TAMPAR YG MELINGKAR DGN
UNTAIAN BERJUMLAH 99 : 99 melambangkan nama-nama bagi ALLAH (asma'ul
husna) tali melambangkan ukhuwah yg kokoh berdasarkan ayat 103 surat ali imron
"dan berpeganglah kalian dgn tali (agama) ALLAH,dan janganlah kamu
bercerai berai dan ingatlah akan nikmat ALLAH kpdamu ktka kamu dahulu(masa
jahiliyah)bermusuh musuhan,maka ALLAH melunakkan antara hatimu lalu menjadikan
kamu karena nikmat ALLAH orang orang yg bersaudara"
3.
PETA INDONESIA
melambangkan bahwa nahdhotul ulama didirikan di indonesia
dan berjuang untuk kejayaan negara kesatuan republik indonesia
4.
DUA SIMPUL IKATAN
DIBAGIAN BAWAH melambangkan hub vertikal kpd ALLAH (hablun minallah)

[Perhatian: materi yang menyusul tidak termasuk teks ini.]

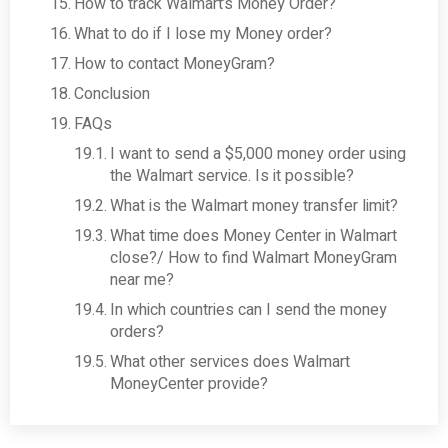
How to track Walmart’s Money Order?
What to do if I lose my Money order?
How to contact MoneyGram?
Conclusion
FAQs
I want to send a $5,000 money order using
the Walmart service. Is it possible?
What is the Walmart money transfer limit?
What time does Money Center in Walmart
close?/ How to find Walmart MoneyGram
near me?
In which countries can I send the money
orders?
What other services does Walmart
MoneyCenter provide?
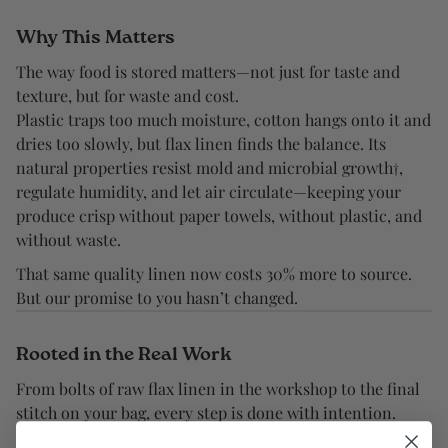
Why This Matters
The way food is stored matters—not just for taste and
texture, but for waste and cost.
Plastic traps too much moisture, cotton hangs onto it and
dries too slowly, but flax linen finds the balance. Its
natural properties resist mold and microbial growth†,
regulate humidity, and let air circulate—keeping your
produce crisp without paper towels, without plastic, and
without waste.
That same quality linen now costs 30% more to source.
But our promise to you hasn’t changed.
Rooted in the Real Work
From bolts of raw flax linen in the workshop to the final
stitch on your bag, every step is done with intention.
Each bag is still small-batch made. Still reusable. Still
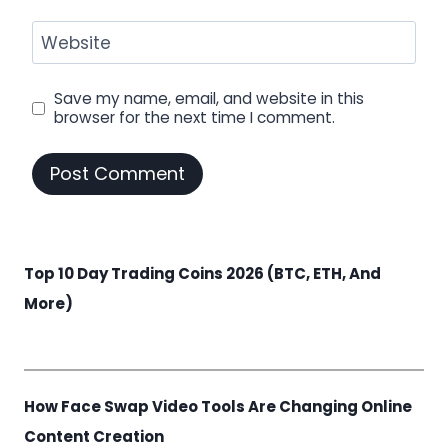
Website
Save my name, email, and website in this
browser for the next time I comment.
Top 10 Day Trading Coins 2026 (BTC, ETH, And
More)
How Face Swap Video Tools Are Changing Online
Content Creation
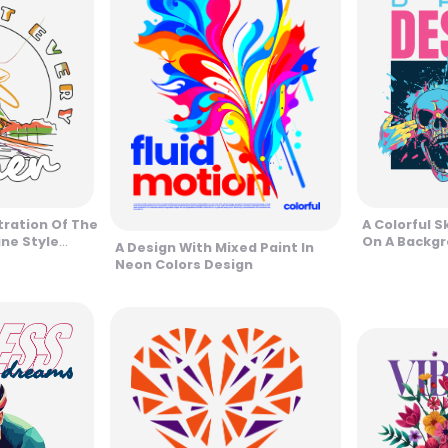
tration Of The
A Colorful Sk
ine Style
On A Backgr
A Design With Mixed Paint In
Contrast De
Neon Colors Design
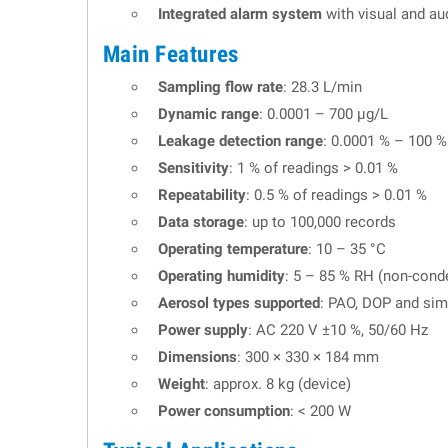
Integrated alarm system
with visual and aud
Main Features
Sampling flow rate
: 28.3 L/min
Dynamic range
: 0.0001 – 700 µg/L
Leakage detection range
: 0.0001 % – 100 %
Sensitivity
: 1 % of readings > 0.01 %
Repeatability
: 0.5 % of readings > 0.01 %
Data storage
: up to 100,000 records
Operating temperature
: 10 – 35 °C
Operating humidity
: 5 – 85 % RH (non-cond
Aerosol types supported
: PAO, DOP and simi
Power supply
: AC 220 V ±10 %, 50/60 Hz
Dimensions
: 300 × 330 × 184 mm
Weight
: approx. 8 kg (device)
Power consumption
: < 200 W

dan hubungan horizontal dgn sesama manusia (hablun minannas).
5.
EMPAT BINTANG
MELINTAS DI ATAS BUMI melambangkan KHULAFA'UR RASYIDIN
6.
SATU BINTANG BESAR
DITENGAH melambangkan RASULULLOH SAW
7.
EMPAT BINTANG DIBAWAH
BUMI melambangkan EMPAT IMAM MADHAB (imam syafii,imam hanafi,imam
maliki,imam hambali)
8.
JUMLAH BINTANG
SELURUHNYA 9 melambangkan WALI SONGO yg menyebarkan agama islam di
belahan nusantara
9.
TULISAN ARAB NAHDHOTUL
ULAMA MELINTANG DI TENGAH BUMI berarati nama organisasi yg dimotori
oleh para ulama yg artinya "kebangkitan para ulama"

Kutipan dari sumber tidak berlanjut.